Soft and fluffy cinnamon rolled made with buttery brioche dough and shaped into pastry rings.
In a bowl of a stand mixer, place the flour, yeast, sugar, salt, eggs, and water, and use the paddle attachment to bring it together into a shaggy mass.
Replace the paddle attachment to the dough hook, and with the mixer on medium speed, add the butter one piece at a time. Wait about 15 seconds between each addition.
Mix for 15-20 minutes, until the dough is smooth and does not tear when you gently stretch it.
Spray with cooking oil, cover with plastic wrap, and refrigerate for 10-12 hours.
Place the ingredients in a large bowl and mix until smooth.
Remove dough from the refrigerator, and punch to release the air. Divide into 12 equal pieces (each about 80g/3oz).
Roll each piece over a lightly floured surface into an 8x6-inch rectangle.
Spread with one tablespoon of cinnamon filling.
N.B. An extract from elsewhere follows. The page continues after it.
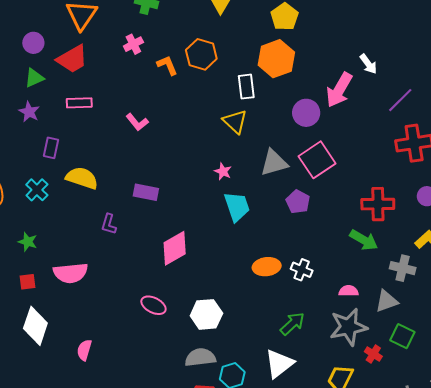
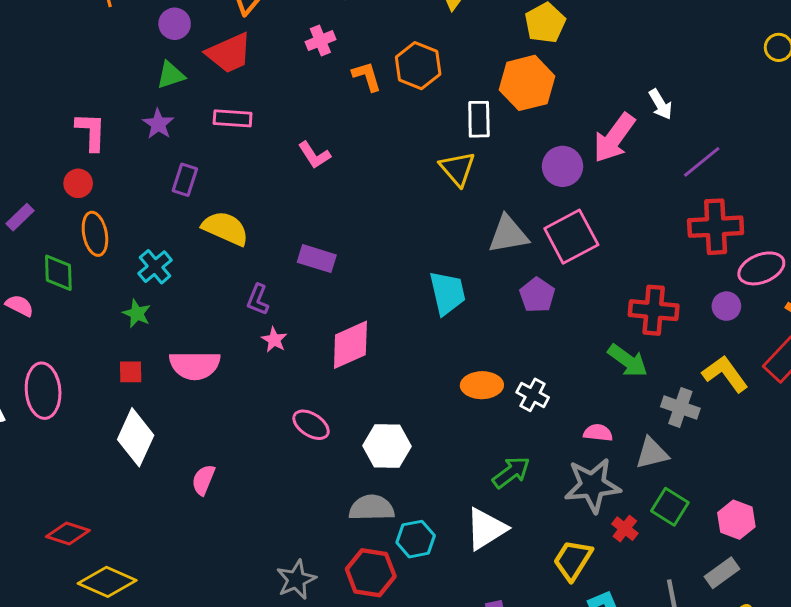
pink star: (223, 171) -> (274, 340), moved
cyan cross: (37, 190) -> (155, 267), moved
Roll the top and bottom wide side towards the center.
Hold the ends of the pastry and twist it 3-4 times, and bring the ends together to form a ring shape.
Pinch the ends, and place the pastry over a baking sheet lined with parchment paper. Brush with egg, and let rest for 2-3 hours.
Bake at 350F (180C) for 20 minutes, until golden brown, until the inner temperature is 180F (80C).
Bring the water and sugar to a boil while the pastries are baking.
Remove from the oven, brush with simple syrup, and serve.